Dataset records:
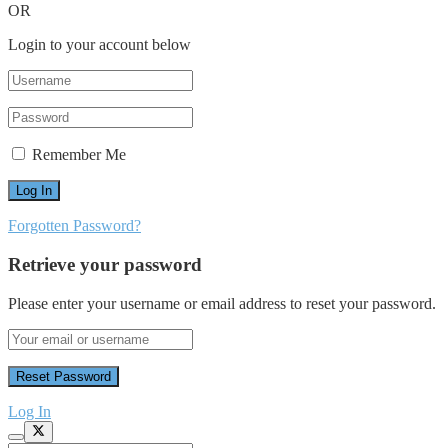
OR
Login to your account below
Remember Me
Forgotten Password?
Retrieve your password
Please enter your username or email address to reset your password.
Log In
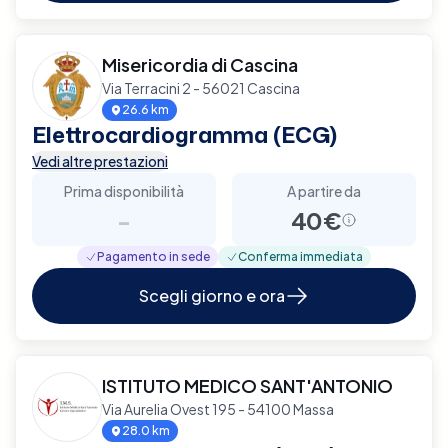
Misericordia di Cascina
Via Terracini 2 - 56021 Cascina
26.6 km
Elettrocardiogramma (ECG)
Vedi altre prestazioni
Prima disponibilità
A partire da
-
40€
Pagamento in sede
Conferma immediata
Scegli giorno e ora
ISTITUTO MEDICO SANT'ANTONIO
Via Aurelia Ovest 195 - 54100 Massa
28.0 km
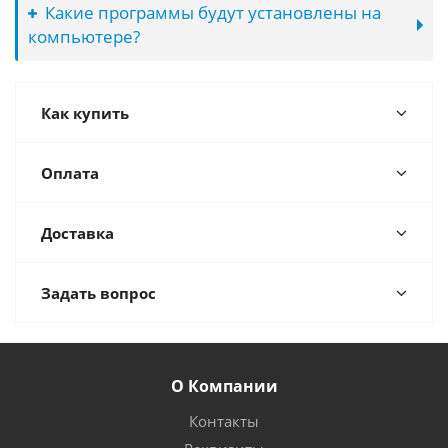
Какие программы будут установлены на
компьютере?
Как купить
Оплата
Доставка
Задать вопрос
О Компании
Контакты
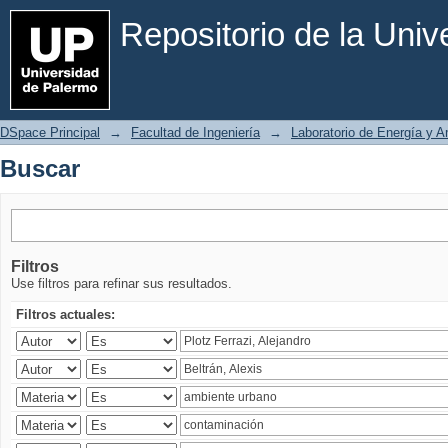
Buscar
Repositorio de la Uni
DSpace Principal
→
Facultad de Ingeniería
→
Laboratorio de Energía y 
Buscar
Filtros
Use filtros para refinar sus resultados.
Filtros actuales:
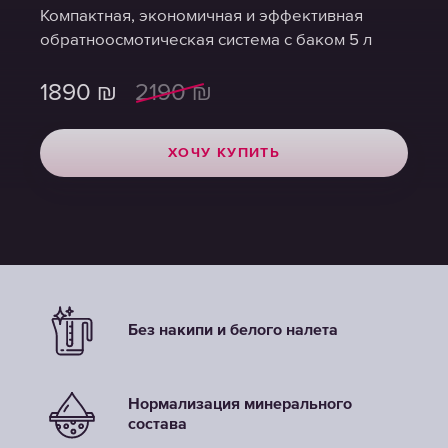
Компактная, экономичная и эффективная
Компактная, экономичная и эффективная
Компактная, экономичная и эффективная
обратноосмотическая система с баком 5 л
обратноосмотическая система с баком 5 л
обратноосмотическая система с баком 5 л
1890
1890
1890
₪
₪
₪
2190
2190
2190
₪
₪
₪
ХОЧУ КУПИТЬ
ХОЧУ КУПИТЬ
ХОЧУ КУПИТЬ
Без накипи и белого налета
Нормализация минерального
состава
* * *
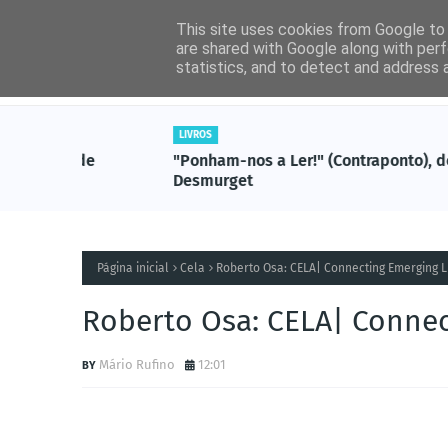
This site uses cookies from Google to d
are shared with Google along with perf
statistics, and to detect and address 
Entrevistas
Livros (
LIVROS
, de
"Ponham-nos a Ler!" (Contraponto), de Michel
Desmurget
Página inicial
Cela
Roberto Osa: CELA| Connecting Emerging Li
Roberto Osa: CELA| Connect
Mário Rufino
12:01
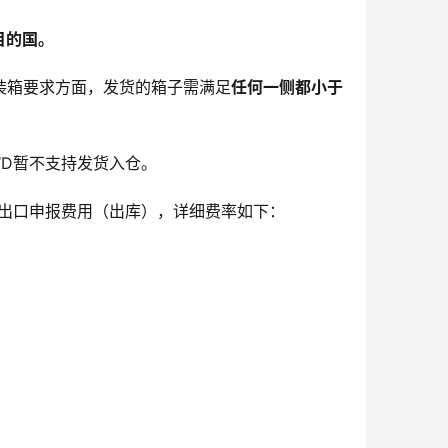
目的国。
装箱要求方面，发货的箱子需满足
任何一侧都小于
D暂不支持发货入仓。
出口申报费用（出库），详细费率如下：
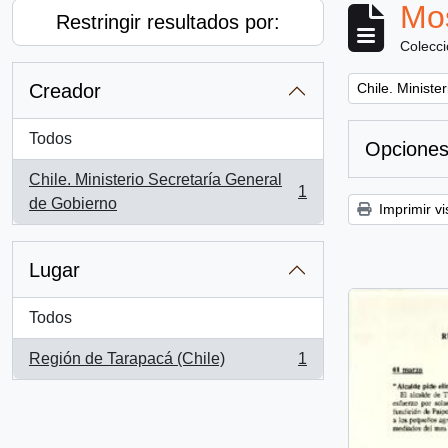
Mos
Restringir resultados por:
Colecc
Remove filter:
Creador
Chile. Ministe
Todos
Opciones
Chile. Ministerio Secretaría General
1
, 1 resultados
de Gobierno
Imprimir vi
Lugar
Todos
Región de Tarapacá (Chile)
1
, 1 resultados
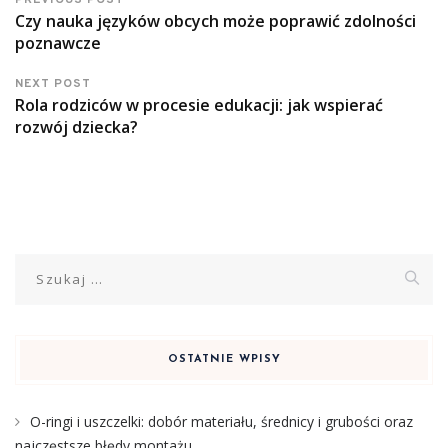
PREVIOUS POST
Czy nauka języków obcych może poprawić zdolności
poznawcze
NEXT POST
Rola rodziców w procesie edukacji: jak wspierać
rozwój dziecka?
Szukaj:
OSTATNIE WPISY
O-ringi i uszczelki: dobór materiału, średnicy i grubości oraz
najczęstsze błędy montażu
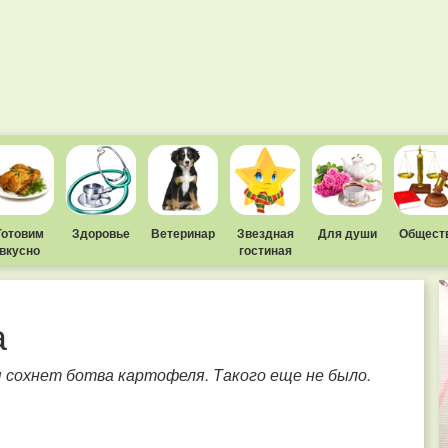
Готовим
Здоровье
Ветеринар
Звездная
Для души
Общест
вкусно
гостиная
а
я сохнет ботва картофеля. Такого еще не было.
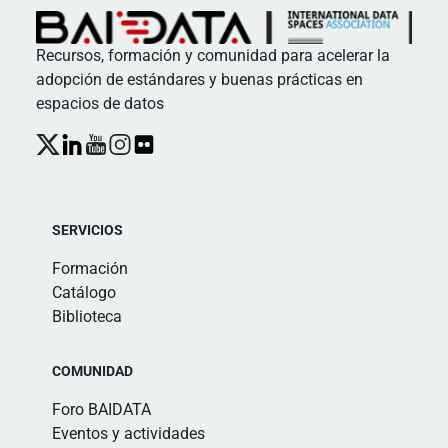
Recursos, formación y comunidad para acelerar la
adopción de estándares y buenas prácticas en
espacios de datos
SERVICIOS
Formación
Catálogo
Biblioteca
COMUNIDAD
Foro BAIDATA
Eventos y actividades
--
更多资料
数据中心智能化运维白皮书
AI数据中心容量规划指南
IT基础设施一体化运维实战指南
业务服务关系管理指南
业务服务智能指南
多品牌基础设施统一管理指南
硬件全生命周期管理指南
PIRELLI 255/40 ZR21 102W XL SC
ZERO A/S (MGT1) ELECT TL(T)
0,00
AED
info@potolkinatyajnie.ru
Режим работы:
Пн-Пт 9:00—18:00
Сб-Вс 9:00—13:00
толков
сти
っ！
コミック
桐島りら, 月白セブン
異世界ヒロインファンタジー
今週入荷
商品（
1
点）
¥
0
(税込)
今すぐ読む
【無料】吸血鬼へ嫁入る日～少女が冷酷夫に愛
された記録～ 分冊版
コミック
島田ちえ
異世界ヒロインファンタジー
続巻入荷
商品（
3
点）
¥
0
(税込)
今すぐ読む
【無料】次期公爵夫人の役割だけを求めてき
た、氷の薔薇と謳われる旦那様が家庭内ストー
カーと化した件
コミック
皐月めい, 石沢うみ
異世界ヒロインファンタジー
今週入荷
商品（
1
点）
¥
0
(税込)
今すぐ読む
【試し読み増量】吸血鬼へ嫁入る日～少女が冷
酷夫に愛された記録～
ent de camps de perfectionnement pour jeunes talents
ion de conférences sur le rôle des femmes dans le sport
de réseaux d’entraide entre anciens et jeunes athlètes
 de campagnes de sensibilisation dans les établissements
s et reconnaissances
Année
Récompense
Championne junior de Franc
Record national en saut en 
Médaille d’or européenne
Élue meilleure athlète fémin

TASK DIRECTIONS:
The answer must consist of every line from the data that holds the string "jeunes".

PROBLEM SOLUTION:
ent de camps de perfectionnement pour jeunes talents
de réseaux d’entraide entre anciens et jeunes athlètes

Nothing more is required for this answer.